I ignored him. “The blue light. That’s what got me curious. Does it signify the headquarters of this organization for young girls?”
“You would like to investigate?”
“Some of them seemed very young.”
“They do.”
“I also saw a man, very short, walking behind an African woman of proportions I never even imagined.”
“Indeed.”
“Isn’t it dangerous, that sort of thing? Do you have ambulances standing by?”
He laughed. “He visits her once a month, sometimes more.”
“I saw a Korean girl, too.”
“Korean? No, she is Thai.”
“Thai? M. Beret, give me the benefit of the doubt, please. She may sit in a Thai café wearing those long white boots, but that does not make her Thai.”
He pondered this. I could see him mentally rearranging his tidy filing system. “We shall see,” he said. “Thank you. It’s always good to have an informed point of view.” He adjusted the belt on his coat. It was a gesture of unease, grooming behavior that police of all backgrounds lapse into when they are unsure of their footing. “We don’t claim perfection. Or won’t that do for an excuse?”
He might have been apologizing for mislabeling the girl. It was something I was not prepared to leave ambiguous. “I am simply observing your wide world, M. Beret. I hope you didn’t think I was casting the first stone.”
He smiled grimly, the way a man who has gotten the point might do. “You never really answered my original question. Out of curiosity, if you don’t mind, what were you doing in New York?”
“I can’t believe you of all people are asking me that.” He still hadn’t produced the roll, and I was beginning to think I would have to buy one for myself once I got out of this cramped park. “Is it a requirement in the West that a person must account for his movements to every police department and intelligence agency in every country he visits?”
“This isn’t an interrogation, Inspector.” He stood up. “I’m simply curious, and I thought you would find it a novel experience to answer a harmless question.” I pretended not to notice that he had put his hand in his pocket. Dogs do that sometimes, look away when they’re interested. “Your friend, the one who arrived yesterday, is in the morgue. He has a broken neck. Someone has to identify him, and your mission refuses to do it. I thought you might do the honors, seeing as how you were in a bar with him yesterday.” He held out half a roll. “Please, be my guest.”

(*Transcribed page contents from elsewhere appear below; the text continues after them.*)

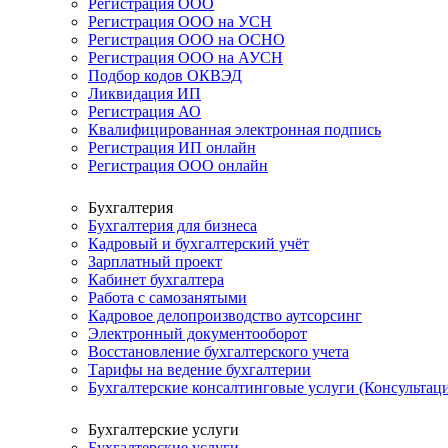
Регистрация ООО
Регистрация ООО на УСН
Регистрация ООО на ОСНО
Регистрация ООО на АУСН
Подбор кодов ОКВЭД
Ликвидация ИП
Регистрация АО
Квалифицированная электронная подпись
Регистрация ИП онлайн
Регистрация ООО онлайн
Бухгалтерия
Бухгалтерия для бизнеса
Кадровый и бухгалтерский учёт
Зарплатный проект
Кабинет бухгалтера
Работа с самозанятыми
Кадровое делопроизводство аутсорсинг
Электронный документооборот
Восстановление бухгалтерского учета
Тарифы на ведение бухгалтерии
Бухгалтерские консалтинговые услуги (Консультаци
Бухгалтерские услуги
Бухгалтерские услуги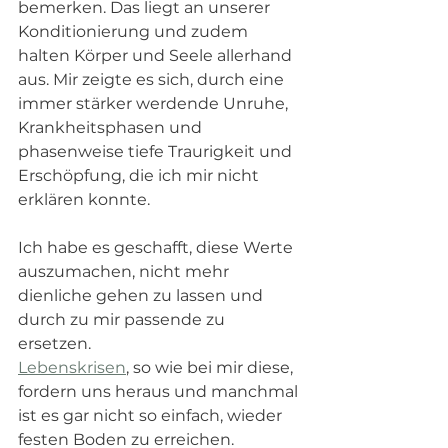
bemerken. Das liegt an unserer 
Konditionierung und zudem 
halten Körper und Seele allerhand 
aus. Mir zeigte es sich, durch eine 
immer stärker werdende Unruhe, 
Krankheitsphasen und 
phasenweise tiefe Traurigkeit und 
Erschöpfung, die ich mir nicht 
erklären konnte. 
Ich habe es geschafft, diese Werte 
auszumachen, nicht mehr 
dienliche gehen zu lassen und 
durch zu mir passende zu 
ersetzen. 
Lebenskrisen
,
 so wie bei mir diese, 
fordern uns heraus und manchmal 
ist es gar nicht so einfach, wieder 
festen Boden zu erreichen. 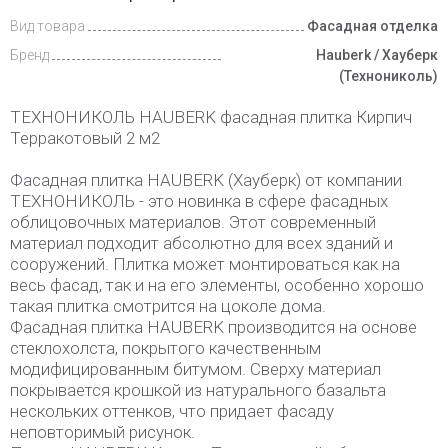
Вид товара
Фасадная отделка
Доставка
и оплата
Бренд
Hauberk / Хауберк
(Технониколь)
ТЕХНОНИКОЛЬ HAUBERK фасадная плитка Кирпич
Терракотовый 2 м2
Фасадная плитка HAUBERK (Хауберк) от компании
ТЕХНОНИКОЛЬ - это новинка в сфере фасадных
облицовочных материалов. Этот современный
материал подходит абсолютно для всех зданий и
сооружений. Плитка может монтироваться как на
весь фасад, так и на его элементы, особенно хорошо
такая плитка смотрится на цоколе дома.
Фасадная плитка HAUBERK производится на основе
стеклохолста, покрытого качественным
модифицированным битумом. Сверху материал
покрывается крошкой из натурального базальта
нескольких оттенков, что придает фасаду
неповторимый рисунок.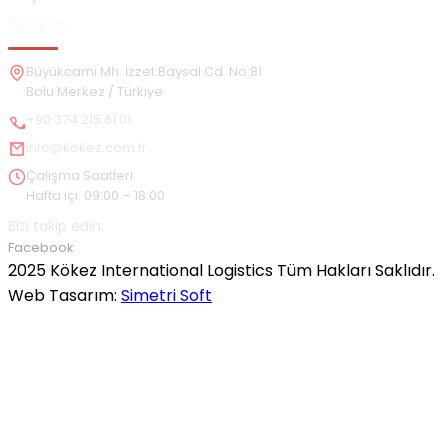
İletişim
Büyükcami Mh. İzzet Baysal Cd. No:81
Bolu Merkez / Türkiye
+90 374 215 61 01
info@kokez.com.tr
Çalışma Saatleri:
Hafta içi: 09:00 – 18:00
Bizi takip edin:
Facebook
2025 Kökez International Logistics Tüm Hakları Saklıdır.
Web Tasarım:
Simetri Soft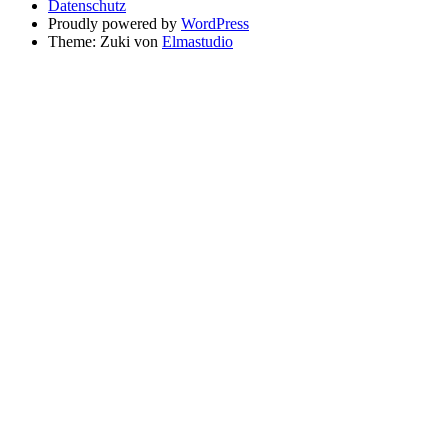
Datenschutz
Proudly powered by
WordPress
Theme: Zuki von
Elmastudio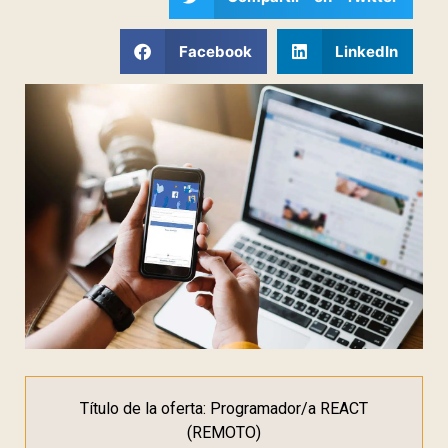
Facebook
LinkedIn
Título de la oferta: Programador/a REACT
(REMOTO)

That explained why Sohn didn’t make the appointment at the Sunflower. The question was, when did he send me that note? Or did he send it at all? “When did you find the body?”
“I can’t very well cooperate with you, Inspector, if you don’t cooperate with me.”
“I don’t need your cooperation.”
“Yes, you do. If you don’t want to end up like him.”
“You going to break my neck?”
M. Beret looked offended. “No, but there is someone in the neighborhood who doesn’t like you, that’s the impression we’re getting.” He paused. “Don’t ask me how I know.” He paused again. “I don’t want anything to happen to you, not here. Having one of you in the freezer is enough.”
“He had plenty of enemies.”
“Then we’ll have to make a list, won’t we? I’ll find a thick pad of
paper.” He dropped both halves of the roll in my lap. “Two o’clock, I’ll be at the bar, the one where you met him. If you hurry, you can make the start of the morning negotiating session. It’s at your mission this time, is it not? Don’t worry, you won’t have an afternoon session today.”